Saikhom Mirabai Chanu, an Indian weightlifter has come a long way from failing to lift in any of her three clean & jerk efforts at the 2016 Rio Olympic Games to winning a silver medal in Tokyo.
Mirabai, a 26-year-old from Manipur, came in second with a total of 202kg (87 in snatch and 115 in clean and jerk) to take silver behind China's Hou Zihui (210kg — 94 snatch and 116 clean and jerk).
Aisah Windy Cantika of Indonesia won bronze with a total weight of 194kg.
Mirabai earned India's first medal in Tokyo, and she became the country's second weightlifter to win an Olympic medal. At the 2000 Sydney Olympics, Karnam Malleswari earned the country's first medal in the sport.
Mirabai's victory broke a two-decade slump in Indian weightlifting, which had been marred by many doping scandals, notably the 2004 Athens Olympics when Pratima Kumari and Sanamacha Chanu embarrassed the country. Mirabai's gold will also be a consolation prize for a sport that has produced champions and drug offenders in the past.
Mirabai, who works for the Indian Railways, got into weightlifting by accident. She had gone to the Khuman Lampak Stadium in Imphal, Manipur's capital, at the age of 12 to enrol in archery.
Mirabai went into the neighbouring weightlifting arena to inquire about archery because the archery centre was closed. Instead, the weights and weightlifting apparatus drew her in and she became committed to the sport for life. Mirabai found weightlifting easy since she had developed her strength by carrying firewood up and down the hills.
She would travel roughly 20 kilometres every day from her home in Mongkok Kakching village to Imphal, the state capital, for weightlifting training over the next few years.
Mirabai went to Delhi after making a name for herself at the national level, and she quickly advanced to the national camp.
Her first big break came at the 2014 Commonwealth Games in Glasgow when she won silver in the 48 kg weight category.
"She is very hardworking and determined and has strong willpower, which is evident from her comeback after the disappointment she faced in Rio de Janeiro," N Kunjarani Devi, an Indian women's weightlifting superstar who has won over 50 international medals, including silver at the World Championships, says.

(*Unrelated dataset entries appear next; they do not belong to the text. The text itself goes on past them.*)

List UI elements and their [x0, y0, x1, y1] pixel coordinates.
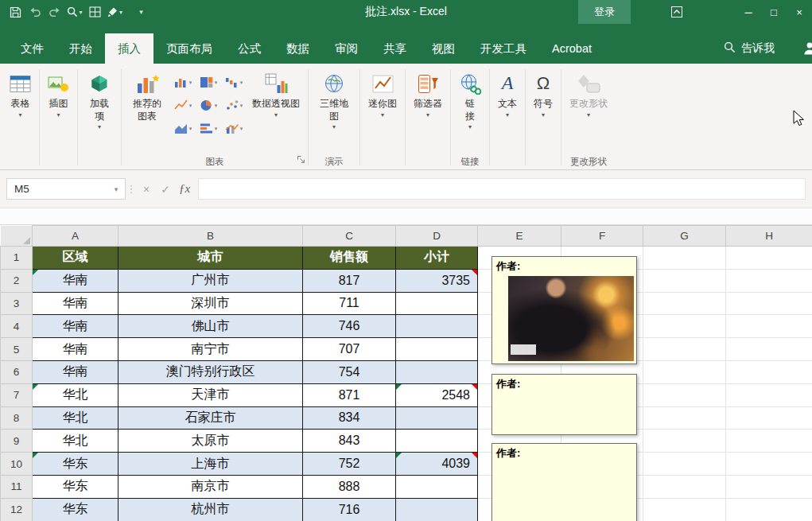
cell-D5[interactable]: [396, 338, 478, 361]
bar-chart-button[interactable]: ▾: [196, 117, 221, 140]
scatter-chart-button[interactable]: ▾: [221, 94, 247, 117]
tab-file[interactable]: 文件: [8, 33, 56, 64]
row-header-3[interactable]: 3: [1, 292, 33, 315]
column-header-C[interactable]: C: [303, 226, 396, 247]
cell-B10[interactable]: 上海市: [118, 453, 303, 476]
share-person-icon[interactable]: [802, 33, 812, 64]
cell-D1[interactable]: 小计: [396, 247, 478, 270]
cell-H1[interactable]: [726, 247, 812, 270]
search-icon[interactable]: ▾: [66, 3, 84, 21]
cell-H3[interactable]: [726, 292, 812, 315]
tab-developer[interactable]: 开发工具: [468, 33, 539, 64]
cell-B12[interactable]: 杭州市: [118, 498, 303, 521]
cell-G1[interactable]: [643, 247, 726, 270]
area-chart-button[interactable]: ▾: [170, 117, 196, 140]
cell-G6[interactable]: [643, 360, 726, 383]
dialog-launcher-icon[interactable]: [297, 153, 305, 167]
save-icon[interactable]: [6, 3, 24, 21]
column-header-G[interactable]: G: [643, 226, 726, 247]
row-header-5[interactable]: 5: [1, 338, 33, 361]
cell-H10[interactable]: [726, 453, 812, 476]
cell-H11[interactable]: [726, 475, 812, 498]
redo-icon[interactable]: [46, 3, 64, 21]
cell-C10[interactable]: 752: [303, 453, 396, 476]
tab-share[interactable]: 共享: [371, 33, 419, 64]
cell-C8[interactable]: 834: [303, 406, 396, 430]
cell-A11[interactable]: 华东: [33, 475, 118, 498]
tell-me-button[interactable]: 告诉我: [724, 33, 775, 64]
row-header-4[interactable]: 4: [1, 315, 33, 338]
cell-B9[interactable]: 太原市: [118, 430, 303, 453]
line-chart-button[interactable]: ▾: [170, 94, 196, 117]
column-header-E[interactable]: E: [478, 226, 561, 247]
row-header-10[interactable]: 10: [1, 453, 33, 476]
cell-H9[interactable]: [726, 430, 812, 453]
cell-B7[interactable]: 天津市: [118, 383, 303, 406]
cell-G3[interactable]: [643, 292, 726, 315]
cell-G10[interactable]: [643, 453, 726, 476]
change-shape-button[interactable]: 更改形状 ▾: [565, 68, 612, 121]
cell-C2[interactable]: 817: [303, 269, 396, 292]
tab-review[interactable]: 审阅: [322, 33, 371, 64]
cell-B3[interactable]: 深圳市: [118, 292, 303, 315]
cell-C11[interactable]: 888: [303, 475, 396, 498]
cell-D6[interactable]: [396, 360, 478, 383]
cell-A9[interactable]: 华北: [33, 430, 118, 453]
cell-D3[interactable]: [396, 292, 478, 315]
tab-formulas[interactable]: 公式: [225, 33, 274, 64]
cell-A2[interactable]: 华南: [33, 269, 118, 292]
comment-box-1[interactable]: 作者:: [491, 256, 637, 364]
cell-A10[interactable]: 华东: [33, 453, 118, 476]
tab-insert[interactable]: 插入: [105, 33, 153, 64]
sign-in-button[interactable]: 登录: [578, 0, 631, 24]
cell-H8[interactable]: [726, 406, 812, 430]
tab-data[interactable]: 数据: [274, 33, 322, 64]
row-header-9[interactable]: 9: [1, 430, 33, 453]
cell-G4[interactable]: [643, 315, 726, 338]
pie-chart-button[interactable]: ▾: [196, 94, 221, 117]
cell-C1[interactable]: 销售额: [303, 247, 396, 270]
row-header-1[interactable]: 1: [1, 247, 33, 270]
cell-C3[interactable]: 711: [303, 292, 396, 315]
cell-B11[interactable]: 南京市: [118, 475, 303, 498]
name-box[interactable]: M5 ▾: [6, 178, 126, 200]
cell-D7[interactable]: 2548: [396, 383, 478, 406]
undo-icon[interactable]: [26, 3, 44, 21]
cell-A4[interactable]: 华南: [33, 315, 118, 338]
enter-icon[interactable]: ✓: [156, 179, 175, 200]
illustrations-button[interactable]: 插图 ▾: [44, 68, 73, 121]
column-header-H[interactable]: H: [726, 226, 812, 247]
ribbon-display-options-icon[interactable]: [664, 0, 690, 24]
table-button[interactable]: 表格 ▾: [6, 68, 35, 121]
cell-A6[interactable]: 华南: [33, 360, 118, 383]
comment-box-3[interactable]: 作者:: [491, 443, 637, 521]
tab-home[interactable]: 开始: [56, 33, 105, 64]
column-chart-button[interactable]: ▾: [170, 71, 196, 94]
slicers-button[interactable]: 筛选器 ▾: [410, 68, 446, 121]
cell-H2[interactable]: [726, 269, 812, 292]
maximize-button[interactable]: □: [761, 0, 787, 24]
row-header-11[interactable]: 11: [1, 475, 33, 498]
cell-D11[interactable]: [396, 475, 478, 498]
close-button[interactable]: ×: [787, 0, 812, 24]
link-button[interactable]: 链接 ▾: [455, 68, 485, 134]
combo-chart-button[interactable]: ▾: [221, 117, 247, 140]
cell-B4[interactable]: 佛山市: [118, 315, 303, 338]
symbols-button[interactable]: Ω 符号 ▾: [530, 68, 557, 121]
cell-H5[interactable]: [726, 338, 812, 361]
cell-B1[interactable]: 城市: [118, 247, 303, 270]
insert-function-icon[interactable]: ƒx: [175, 179, 194, 200]
cell-D4[interactable]: [396, 315, 478, 338]
cell-G7[interactable]: [643, 383, 726, 406]
cell-A5[interactable]: 华南: [33, 338, 118, 361]
cell-C9[interactable]: 843: [303, 430, 396, 453]
cell-A8[interactable]: 华北: [33, 406, 118, 430]
sparklines-button[interactable]: 迷你图 ▾: [364, 68, 401, 121]
cell-H7[interactable]: [726, 383, 812, 406]
map-3d-button[interactable]: 三维地图 ▾: [313, 68, 355, 134]
addins-button[interactable]: 加载项 ▾: [82, 68, 117, 134]
cell-H6[interactable]: [726, 360, 812, 383]
cell-C6[interactable]: 754: [303, 360, 396, 383]
customize-qat-icon[interactable]: ▾: [132, 3, 150, 21]
format-painter-icon[interactable]: ▾: [106, 3, 123, 21]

Mirabai, according to Kunjarani has worked hard for her success, spending years away from home and battling with minimal means.
"Manipur is a small state, not so financially rich. Mirabai comes from a middle-class family and had to struggle a lot to pursue weightlifting. Her parents and family supported her and she also took care of them once she got a job with the Railways. She also got cash awards for winning medals at the Commonwealth and Asian Games. As a Manipuri, I feel proud that a girl from my home state has won India's first medal at the Tokyo Olympics," Kunjarani, a senior CRPF officer stationed in Delhi, agrees.
"Mirabai richly deserves all the accolades coming her way because she has proven that hard work always pays," Kunjarani added.
Mirabai has received several awards in the previous five years. She has received the Arjuna Award, as well as the Rajiv Gandhi Khel Ratna and the Padma Shri.
In 2017, she became the first Indian woman to win a gold medal at the World Weightlifting Championships since Karnam Malleswari (1994). She won gold at the Commonwealth Games in the Gold Coast, Australia, in 2018. She established a world record in the clean and jerk at the Asian Weightlifting Championships in Tashkent in April 2021.
However, this was also the time when she began to suffer from injuries, particularly to her shoulder and back.
In 2019, she travelled to the United States for a long rehabilitation and conditioning camp with Dr Aaron Horschig, a renowned strength and conditioning coach. She had gone to the United States just before the Olympics to spend two weeks at Dr Horschig's academy since the injuries had resurfaced and were bothering her.
As she travelled from St. Louis to Tokyo, those who were following her career crossed their fingers for her. Mirabai, on the other hand, had resolve written all over her face. She wished to dispel the spectre of the 2016 Olympic Games in Rio de Janeiro once and for all.